Saved data entries
--- START ---
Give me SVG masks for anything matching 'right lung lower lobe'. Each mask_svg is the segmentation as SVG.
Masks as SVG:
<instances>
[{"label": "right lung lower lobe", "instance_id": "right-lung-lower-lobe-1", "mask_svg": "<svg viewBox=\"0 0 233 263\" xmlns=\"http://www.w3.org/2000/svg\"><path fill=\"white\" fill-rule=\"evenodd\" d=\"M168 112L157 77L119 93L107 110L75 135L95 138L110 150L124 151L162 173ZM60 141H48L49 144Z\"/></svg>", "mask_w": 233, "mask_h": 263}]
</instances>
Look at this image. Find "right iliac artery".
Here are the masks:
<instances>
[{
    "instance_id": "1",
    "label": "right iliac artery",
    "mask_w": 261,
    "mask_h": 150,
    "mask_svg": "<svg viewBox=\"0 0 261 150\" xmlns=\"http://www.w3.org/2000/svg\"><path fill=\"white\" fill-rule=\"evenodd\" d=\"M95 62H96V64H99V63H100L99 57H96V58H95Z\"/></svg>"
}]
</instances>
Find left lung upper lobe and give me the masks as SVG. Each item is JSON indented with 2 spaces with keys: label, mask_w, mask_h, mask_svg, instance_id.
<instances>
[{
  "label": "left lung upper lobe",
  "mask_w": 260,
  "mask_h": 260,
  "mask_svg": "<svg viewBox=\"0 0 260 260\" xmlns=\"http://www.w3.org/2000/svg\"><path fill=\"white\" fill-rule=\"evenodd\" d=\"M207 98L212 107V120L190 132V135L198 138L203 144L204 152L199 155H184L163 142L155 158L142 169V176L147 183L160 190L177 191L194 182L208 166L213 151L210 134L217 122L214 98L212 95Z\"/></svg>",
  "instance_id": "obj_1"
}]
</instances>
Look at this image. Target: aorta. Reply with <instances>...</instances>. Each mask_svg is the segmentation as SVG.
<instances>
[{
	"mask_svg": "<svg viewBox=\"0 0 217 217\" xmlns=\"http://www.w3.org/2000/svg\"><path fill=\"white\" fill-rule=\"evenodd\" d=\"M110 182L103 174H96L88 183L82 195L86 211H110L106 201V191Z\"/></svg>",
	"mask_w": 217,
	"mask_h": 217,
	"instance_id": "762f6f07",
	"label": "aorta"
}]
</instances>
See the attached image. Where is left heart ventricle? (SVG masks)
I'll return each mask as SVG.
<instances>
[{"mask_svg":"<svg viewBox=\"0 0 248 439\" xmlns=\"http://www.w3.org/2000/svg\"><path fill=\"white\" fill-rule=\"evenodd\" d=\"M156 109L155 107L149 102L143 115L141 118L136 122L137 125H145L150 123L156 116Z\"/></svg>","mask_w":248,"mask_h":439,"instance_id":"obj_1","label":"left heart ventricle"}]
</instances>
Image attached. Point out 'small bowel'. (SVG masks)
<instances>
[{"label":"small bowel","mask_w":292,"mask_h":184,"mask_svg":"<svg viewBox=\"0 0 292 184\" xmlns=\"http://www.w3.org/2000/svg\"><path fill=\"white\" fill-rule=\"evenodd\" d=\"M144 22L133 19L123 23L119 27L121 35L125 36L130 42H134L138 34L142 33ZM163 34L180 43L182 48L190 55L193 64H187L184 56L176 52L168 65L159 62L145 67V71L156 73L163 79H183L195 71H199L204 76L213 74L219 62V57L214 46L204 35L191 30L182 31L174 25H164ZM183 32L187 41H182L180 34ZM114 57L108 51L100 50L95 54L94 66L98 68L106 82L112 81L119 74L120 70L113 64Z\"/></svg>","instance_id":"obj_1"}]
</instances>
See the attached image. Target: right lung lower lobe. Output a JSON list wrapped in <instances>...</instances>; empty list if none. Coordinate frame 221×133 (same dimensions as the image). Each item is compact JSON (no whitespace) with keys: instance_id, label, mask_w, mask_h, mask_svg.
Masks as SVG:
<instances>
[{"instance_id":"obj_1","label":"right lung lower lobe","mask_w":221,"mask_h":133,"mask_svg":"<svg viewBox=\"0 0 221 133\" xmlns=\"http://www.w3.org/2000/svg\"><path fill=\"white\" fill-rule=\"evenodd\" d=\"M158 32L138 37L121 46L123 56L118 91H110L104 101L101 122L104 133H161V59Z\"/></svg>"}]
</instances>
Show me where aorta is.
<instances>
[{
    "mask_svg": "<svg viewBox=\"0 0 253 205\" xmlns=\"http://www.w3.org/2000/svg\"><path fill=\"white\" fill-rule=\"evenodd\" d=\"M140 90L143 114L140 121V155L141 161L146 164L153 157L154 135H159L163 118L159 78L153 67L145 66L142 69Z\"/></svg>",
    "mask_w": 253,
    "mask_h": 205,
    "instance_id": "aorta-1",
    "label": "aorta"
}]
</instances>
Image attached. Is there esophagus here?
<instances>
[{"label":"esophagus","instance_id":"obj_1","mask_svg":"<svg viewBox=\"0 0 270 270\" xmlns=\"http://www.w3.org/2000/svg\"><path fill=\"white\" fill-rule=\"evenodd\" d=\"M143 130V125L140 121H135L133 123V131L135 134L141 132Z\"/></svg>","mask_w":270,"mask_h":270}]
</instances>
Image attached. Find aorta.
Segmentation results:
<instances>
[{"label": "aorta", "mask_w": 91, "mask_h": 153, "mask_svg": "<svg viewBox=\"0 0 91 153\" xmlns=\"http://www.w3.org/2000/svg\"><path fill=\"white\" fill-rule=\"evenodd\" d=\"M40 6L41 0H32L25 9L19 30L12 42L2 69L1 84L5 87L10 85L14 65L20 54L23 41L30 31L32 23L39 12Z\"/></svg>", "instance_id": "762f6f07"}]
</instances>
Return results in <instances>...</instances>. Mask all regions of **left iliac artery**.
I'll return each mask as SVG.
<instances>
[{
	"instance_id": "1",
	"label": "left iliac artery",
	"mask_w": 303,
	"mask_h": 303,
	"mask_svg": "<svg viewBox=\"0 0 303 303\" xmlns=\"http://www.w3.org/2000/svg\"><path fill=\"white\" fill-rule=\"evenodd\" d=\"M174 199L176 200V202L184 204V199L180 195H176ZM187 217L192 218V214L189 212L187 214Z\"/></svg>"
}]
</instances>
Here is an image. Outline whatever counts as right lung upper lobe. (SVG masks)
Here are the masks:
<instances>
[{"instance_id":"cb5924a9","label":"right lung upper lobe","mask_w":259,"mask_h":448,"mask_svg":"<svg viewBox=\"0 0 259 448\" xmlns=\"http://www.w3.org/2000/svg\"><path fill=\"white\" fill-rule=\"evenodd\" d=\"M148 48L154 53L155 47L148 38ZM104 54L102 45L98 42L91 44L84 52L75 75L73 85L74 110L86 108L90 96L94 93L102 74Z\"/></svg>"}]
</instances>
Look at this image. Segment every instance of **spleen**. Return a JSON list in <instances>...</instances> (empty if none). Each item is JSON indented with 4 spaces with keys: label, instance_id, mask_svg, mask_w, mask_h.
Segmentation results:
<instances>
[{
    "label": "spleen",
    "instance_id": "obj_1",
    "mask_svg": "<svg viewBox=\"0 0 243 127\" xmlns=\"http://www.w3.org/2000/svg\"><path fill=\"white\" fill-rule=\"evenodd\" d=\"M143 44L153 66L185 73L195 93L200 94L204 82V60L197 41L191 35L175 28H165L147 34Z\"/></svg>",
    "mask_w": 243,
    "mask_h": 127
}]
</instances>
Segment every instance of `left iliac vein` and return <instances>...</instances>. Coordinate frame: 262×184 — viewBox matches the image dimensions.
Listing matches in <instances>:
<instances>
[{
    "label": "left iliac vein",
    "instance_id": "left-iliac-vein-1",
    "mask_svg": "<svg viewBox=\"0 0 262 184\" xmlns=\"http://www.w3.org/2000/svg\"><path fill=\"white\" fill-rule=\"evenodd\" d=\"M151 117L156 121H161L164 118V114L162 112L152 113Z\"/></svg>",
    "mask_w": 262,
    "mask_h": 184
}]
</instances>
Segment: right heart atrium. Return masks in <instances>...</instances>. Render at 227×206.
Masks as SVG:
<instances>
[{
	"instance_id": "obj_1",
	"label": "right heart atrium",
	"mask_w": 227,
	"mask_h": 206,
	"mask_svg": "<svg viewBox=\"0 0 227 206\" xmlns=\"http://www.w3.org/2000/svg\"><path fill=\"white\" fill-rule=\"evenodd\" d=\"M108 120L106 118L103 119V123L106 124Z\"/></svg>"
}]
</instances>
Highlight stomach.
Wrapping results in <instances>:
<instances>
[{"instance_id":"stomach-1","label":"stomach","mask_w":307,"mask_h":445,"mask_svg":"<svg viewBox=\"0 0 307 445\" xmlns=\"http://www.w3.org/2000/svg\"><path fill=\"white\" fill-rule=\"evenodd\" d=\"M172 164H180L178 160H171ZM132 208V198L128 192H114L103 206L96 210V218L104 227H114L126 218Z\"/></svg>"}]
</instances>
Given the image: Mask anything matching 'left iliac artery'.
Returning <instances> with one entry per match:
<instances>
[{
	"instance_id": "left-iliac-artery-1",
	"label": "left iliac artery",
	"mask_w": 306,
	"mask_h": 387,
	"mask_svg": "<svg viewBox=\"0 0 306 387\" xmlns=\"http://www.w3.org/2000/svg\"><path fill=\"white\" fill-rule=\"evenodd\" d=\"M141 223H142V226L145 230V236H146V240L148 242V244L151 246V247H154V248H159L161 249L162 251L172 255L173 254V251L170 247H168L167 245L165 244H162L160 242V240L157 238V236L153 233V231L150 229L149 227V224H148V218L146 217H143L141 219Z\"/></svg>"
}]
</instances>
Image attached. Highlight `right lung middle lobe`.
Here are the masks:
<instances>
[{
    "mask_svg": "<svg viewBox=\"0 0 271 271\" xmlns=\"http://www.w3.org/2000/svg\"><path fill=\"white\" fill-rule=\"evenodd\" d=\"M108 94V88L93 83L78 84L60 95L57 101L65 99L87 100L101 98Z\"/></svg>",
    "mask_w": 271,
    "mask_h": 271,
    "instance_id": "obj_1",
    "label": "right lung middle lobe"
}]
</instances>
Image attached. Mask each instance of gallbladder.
--- END ---
Set out exactly the lines from the one bearing "Segment: right heart" through the end of the data, including both ends and omitting all others.

## TASK OUTPUT:
Segment: right heart atrium. Return masks in <instances>...</instances>. Render at 227×206.
Masks as SVG:
<instances>
[{
	"instance_id": "obj_1",
	"label": "right heart atrium",
	"mask_w": 227,
	"mask_h": 206,
	"mask_svg": "<svg viewBox=\"0 0 227 206\" xmlns=\"http://www.w3.org/2000/svg\"><path fill=\"white\" fill-rule=\"evenodd\" d=\"M108 120L106 118L103 119V123L106 124Z\"/></svg>"
}]
</instances>
Highlight stomach.
Wrapping results in <instances>:
<instances>
[{"instance_id":"stomach-1","label":"stomach","mask_w":307,"mask_h":445,"mask_svg":"<svg viewBox=\"0 0 307 445\" xmlns=\"http://www.w3.org/2000/svg\"><path fill=\"white\" fill-rule=\"evenodd\" d=\"M172 164H180L178 160H171ZM132 208V198L128 192H114L103 206L96 210V218L104 227H114L126 218Z\"/></svg>"}]
</instances>
Given the image: Mask anything matching 'left iliac artery'.
Returning <instances> with one entry per match:
<instances>
[{
	"instance_id": "left-iliac-artery-1",
	"label": "left iliac artery",
	"mask_w": 306,
	"mask_h": 387,
	"mask_svg": "<svg viewBox=\"0 0 306 387\" xmlns=\"http://www.w3.org/2000/svg\"><path fill=\"white\" fill-rule=\"evenodd\" d=\"M141 223H142V226L145 230V236H146V240L148 242V244L151 246V247H154V248H159L161 249L162 251L172 255L173 254V251L170 247H168L167 245L165 244H162L160 242V240L157 238V236L153 233V231L150 229L149 227V224H148V218L146 217H143L141 219Z\"/></svg>"
}]
</instances>
Image attached. Highlight `right lung middle lobe`.
Here are the masks:
<instances>
[{
    "mask_svg": "<svg viewBox=\"0 0 271 271\" xmlns=\"http://www.w3.org/2000/svg\"><path fill=\"white\" fill-rule=\"evenodd\" d=\"M108 94V88L93 83L78 84L60 95L57 101L65 99L87 100L101 98Z\"/></svg>",
    "mask_w": 271,
    "mask_h": 271,
    "instance_id": "obj_1",
    "label": "right lung middle lobe"
}]
</instances>
Image attached. Mask each instance of gallbladder.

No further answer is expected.